[Data entries]
────────────────

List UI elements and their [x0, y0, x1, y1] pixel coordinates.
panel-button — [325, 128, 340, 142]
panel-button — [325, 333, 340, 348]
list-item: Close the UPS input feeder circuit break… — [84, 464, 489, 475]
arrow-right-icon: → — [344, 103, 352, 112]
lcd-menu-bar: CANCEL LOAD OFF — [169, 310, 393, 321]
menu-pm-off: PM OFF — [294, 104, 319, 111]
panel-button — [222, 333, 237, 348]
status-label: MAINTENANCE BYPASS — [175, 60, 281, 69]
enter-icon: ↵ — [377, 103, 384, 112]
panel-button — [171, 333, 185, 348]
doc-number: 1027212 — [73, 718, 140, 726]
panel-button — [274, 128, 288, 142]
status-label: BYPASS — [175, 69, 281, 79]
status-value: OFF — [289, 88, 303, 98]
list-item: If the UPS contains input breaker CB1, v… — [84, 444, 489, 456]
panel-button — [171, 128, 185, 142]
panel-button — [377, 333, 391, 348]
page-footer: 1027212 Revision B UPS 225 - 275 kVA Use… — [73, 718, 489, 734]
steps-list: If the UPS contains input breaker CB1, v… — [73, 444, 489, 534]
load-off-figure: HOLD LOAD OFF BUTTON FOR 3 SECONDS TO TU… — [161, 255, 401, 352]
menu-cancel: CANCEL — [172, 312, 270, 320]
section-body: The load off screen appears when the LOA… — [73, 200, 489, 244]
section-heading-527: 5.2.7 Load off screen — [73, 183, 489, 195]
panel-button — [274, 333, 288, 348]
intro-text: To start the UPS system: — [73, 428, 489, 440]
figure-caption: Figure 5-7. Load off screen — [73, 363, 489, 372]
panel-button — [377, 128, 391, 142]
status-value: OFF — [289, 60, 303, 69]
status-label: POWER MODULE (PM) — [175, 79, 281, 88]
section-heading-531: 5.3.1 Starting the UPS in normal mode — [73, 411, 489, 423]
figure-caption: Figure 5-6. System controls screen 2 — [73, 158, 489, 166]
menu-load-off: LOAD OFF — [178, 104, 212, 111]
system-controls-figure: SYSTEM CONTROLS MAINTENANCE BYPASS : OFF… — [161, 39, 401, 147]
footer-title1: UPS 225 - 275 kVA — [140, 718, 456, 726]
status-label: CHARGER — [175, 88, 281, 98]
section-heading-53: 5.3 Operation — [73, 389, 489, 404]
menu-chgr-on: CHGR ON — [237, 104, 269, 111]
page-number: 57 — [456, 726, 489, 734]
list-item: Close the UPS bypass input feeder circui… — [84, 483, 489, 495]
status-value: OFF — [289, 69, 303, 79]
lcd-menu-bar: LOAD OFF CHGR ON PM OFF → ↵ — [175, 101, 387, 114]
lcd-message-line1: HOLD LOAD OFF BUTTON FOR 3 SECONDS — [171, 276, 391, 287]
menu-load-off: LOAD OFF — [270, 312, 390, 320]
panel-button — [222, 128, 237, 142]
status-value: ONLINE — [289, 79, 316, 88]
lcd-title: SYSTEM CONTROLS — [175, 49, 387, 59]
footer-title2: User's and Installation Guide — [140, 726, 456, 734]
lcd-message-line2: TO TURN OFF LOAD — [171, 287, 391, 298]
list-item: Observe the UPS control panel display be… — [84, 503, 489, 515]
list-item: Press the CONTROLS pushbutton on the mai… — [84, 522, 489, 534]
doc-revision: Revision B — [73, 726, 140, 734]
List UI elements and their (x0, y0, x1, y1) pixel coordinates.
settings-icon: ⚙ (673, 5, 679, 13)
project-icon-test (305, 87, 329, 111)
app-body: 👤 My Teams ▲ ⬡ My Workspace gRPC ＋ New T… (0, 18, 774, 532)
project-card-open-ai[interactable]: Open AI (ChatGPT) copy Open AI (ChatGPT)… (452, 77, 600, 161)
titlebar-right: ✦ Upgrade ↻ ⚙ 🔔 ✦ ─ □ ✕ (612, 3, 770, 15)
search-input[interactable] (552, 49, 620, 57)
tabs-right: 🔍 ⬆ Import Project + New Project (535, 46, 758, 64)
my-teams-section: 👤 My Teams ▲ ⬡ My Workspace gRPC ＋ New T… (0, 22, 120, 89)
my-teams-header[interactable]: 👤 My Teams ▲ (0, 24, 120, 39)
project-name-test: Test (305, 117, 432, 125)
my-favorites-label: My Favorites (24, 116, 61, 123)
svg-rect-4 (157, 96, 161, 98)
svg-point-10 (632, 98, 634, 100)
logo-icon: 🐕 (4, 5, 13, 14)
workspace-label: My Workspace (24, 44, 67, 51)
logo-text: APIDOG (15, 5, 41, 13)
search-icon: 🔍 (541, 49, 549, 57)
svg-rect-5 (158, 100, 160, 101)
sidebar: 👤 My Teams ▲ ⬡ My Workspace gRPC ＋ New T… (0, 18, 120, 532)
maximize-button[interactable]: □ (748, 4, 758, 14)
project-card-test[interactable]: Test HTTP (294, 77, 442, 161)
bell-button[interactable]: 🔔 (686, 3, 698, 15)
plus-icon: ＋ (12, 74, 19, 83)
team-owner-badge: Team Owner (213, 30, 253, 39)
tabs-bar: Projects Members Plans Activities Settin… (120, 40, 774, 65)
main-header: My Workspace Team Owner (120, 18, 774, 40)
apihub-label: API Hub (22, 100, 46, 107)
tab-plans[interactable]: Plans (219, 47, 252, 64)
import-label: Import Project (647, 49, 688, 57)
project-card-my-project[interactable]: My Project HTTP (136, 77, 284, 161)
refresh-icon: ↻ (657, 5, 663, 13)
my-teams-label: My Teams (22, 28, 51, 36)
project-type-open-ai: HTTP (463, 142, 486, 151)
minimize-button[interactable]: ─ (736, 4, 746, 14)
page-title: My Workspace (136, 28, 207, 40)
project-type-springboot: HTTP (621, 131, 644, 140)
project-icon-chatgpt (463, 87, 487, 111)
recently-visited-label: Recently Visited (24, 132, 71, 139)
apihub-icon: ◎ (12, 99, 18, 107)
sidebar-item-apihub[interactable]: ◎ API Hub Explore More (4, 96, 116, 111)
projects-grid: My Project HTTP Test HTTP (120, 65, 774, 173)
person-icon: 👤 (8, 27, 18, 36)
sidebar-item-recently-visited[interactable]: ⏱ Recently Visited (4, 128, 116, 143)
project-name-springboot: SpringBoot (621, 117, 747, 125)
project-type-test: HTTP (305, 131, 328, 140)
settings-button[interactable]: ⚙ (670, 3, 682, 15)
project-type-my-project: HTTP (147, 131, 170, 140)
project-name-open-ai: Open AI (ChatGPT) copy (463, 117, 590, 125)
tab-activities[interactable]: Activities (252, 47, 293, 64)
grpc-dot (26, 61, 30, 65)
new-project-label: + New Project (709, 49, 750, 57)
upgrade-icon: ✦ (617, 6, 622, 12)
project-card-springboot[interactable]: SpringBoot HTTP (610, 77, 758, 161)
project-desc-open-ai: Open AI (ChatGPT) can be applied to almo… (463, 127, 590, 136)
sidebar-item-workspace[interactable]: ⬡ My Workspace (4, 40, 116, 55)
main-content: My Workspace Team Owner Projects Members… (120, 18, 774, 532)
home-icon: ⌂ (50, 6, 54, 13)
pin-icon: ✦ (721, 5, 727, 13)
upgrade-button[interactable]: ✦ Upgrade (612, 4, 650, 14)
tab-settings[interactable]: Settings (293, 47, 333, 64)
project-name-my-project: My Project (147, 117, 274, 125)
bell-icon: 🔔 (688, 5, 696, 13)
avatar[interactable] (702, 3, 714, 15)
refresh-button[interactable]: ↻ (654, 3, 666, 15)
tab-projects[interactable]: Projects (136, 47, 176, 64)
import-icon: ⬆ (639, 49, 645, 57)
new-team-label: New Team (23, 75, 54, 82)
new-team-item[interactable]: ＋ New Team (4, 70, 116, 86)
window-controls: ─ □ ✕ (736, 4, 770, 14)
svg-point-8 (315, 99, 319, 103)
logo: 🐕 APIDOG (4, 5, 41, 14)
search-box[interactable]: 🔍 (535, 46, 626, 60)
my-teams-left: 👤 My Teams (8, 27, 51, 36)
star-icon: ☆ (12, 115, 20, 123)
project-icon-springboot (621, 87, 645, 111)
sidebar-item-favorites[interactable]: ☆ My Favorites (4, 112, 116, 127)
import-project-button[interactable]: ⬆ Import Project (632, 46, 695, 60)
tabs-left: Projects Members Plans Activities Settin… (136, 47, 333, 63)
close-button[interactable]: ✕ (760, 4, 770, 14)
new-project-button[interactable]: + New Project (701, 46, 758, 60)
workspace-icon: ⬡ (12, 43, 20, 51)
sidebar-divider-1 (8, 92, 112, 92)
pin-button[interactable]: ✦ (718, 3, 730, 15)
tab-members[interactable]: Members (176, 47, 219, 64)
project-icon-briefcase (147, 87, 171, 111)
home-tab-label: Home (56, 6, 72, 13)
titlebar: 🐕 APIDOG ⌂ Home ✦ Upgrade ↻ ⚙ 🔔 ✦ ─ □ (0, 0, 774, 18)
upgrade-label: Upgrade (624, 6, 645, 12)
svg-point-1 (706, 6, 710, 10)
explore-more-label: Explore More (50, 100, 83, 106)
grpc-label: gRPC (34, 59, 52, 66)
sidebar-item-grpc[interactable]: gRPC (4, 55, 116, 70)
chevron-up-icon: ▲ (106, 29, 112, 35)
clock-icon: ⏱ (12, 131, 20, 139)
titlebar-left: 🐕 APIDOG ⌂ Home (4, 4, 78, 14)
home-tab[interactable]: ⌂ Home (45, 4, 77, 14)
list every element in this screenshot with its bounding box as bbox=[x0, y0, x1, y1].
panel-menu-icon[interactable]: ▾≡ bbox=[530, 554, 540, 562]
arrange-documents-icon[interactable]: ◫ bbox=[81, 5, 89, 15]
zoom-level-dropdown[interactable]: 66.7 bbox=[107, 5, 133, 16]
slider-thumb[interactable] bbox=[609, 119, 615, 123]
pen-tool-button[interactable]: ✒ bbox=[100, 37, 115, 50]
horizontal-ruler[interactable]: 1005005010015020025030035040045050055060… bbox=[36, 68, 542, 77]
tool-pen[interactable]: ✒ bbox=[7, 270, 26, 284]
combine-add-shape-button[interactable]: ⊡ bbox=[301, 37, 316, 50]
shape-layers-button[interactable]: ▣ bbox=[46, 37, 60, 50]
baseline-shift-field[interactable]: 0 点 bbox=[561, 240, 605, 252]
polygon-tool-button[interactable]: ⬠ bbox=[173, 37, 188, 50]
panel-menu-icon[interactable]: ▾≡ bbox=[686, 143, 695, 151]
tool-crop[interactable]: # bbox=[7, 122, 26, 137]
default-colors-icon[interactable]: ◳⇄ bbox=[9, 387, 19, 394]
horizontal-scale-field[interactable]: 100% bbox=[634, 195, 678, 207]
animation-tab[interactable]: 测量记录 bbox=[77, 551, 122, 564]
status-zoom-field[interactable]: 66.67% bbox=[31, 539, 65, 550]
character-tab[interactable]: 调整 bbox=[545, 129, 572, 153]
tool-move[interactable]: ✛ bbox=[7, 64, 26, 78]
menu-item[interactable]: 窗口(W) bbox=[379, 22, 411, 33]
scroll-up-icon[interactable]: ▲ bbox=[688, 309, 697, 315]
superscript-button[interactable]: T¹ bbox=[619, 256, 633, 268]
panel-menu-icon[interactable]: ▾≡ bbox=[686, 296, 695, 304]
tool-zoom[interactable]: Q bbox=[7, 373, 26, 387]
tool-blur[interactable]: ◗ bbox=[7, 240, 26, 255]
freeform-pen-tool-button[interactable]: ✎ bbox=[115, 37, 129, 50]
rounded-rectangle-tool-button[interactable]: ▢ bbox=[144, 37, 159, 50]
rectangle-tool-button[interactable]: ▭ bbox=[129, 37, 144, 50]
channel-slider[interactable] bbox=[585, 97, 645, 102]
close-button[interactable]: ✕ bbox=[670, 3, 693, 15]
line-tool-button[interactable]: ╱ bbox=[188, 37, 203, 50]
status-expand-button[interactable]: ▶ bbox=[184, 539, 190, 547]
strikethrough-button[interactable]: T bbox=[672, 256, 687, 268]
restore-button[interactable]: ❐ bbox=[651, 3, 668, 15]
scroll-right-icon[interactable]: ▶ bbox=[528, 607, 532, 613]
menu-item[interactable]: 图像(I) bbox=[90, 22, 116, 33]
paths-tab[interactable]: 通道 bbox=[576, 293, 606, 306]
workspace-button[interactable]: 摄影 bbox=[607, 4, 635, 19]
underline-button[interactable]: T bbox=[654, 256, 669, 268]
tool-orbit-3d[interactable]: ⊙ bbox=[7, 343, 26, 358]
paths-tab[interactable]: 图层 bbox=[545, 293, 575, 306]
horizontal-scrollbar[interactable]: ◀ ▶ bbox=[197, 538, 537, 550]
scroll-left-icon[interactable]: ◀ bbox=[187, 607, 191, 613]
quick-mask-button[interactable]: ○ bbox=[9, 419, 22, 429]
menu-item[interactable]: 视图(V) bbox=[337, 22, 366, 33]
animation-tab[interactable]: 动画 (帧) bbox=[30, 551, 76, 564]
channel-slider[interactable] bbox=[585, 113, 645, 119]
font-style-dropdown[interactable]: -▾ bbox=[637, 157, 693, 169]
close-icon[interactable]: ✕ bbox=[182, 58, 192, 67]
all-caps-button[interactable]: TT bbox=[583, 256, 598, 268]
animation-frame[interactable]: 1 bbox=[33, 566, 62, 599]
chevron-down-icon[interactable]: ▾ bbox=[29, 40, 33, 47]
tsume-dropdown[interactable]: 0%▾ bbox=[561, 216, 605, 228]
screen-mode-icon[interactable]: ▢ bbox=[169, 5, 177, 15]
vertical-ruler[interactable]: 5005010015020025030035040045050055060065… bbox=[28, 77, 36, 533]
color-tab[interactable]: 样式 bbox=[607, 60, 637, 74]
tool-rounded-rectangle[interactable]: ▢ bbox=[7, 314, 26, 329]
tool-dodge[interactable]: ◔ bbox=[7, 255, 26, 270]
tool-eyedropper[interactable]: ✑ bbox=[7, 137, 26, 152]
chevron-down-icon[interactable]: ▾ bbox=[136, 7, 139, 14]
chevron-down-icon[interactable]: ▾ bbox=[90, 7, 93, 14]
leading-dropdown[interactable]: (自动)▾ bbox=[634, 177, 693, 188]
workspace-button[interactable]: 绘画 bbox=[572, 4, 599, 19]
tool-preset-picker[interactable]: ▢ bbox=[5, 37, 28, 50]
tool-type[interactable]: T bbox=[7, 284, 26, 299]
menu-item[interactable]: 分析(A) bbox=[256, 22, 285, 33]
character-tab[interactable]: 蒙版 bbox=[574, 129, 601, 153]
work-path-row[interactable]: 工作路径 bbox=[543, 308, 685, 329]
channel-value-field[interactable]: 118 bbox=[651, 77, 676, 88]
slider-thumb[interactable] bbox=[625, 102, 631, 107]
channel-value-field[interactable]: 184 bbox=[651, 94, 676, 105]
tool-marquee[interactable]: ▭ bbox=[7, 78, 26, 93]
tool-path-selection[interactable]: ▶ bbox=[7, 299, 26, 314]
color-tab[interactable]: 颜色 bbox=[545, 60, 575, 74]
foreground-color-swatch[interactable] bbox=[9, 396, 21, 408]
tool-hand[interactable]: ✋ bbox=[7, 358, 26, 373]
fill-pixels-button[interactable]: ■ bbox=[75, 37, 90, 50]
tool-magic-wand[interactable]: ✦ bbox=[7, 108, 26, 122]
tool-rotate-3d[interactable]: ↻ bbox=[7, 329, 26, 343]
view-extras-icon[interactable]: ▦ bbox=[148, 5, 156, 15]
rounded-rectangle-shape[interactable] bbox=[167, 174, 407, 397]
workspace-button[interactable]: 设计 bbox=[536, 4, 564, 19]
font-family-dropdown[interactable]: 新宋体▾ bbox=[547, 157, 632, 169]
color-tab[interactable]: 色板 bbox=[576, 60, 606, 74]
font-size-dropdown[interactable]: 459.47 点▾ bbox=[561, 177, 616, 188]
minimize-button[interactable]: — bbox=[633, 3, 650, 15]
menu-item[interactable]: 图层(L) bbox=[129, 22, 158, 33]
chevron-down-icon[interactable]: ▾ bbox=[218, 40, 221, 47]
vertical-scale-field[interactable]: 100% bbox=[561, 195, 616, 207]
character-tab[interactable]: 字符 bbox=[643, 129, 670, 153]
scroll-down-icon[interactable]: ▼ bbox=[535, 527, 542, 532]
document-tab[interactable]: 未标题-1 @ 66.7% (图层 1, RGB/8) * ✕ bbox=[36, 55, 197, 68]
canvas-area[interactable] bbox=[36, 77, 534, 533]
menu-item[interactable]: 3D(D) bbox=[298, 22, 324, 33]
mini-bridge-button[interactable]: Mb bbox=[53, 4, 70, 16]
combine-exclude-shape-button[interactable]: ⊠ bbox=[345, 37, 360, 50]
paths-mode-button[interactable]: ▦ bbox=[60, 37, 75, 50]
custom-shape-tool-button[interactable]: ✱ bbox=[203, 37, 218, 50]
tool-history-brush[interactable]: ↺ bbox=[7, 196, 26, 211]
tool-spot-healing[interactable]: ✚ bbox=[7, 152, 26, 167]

────────────────

● **Required action**
Answer with a single number: the count of lines in the records that contain "character".

● **Your solution**
3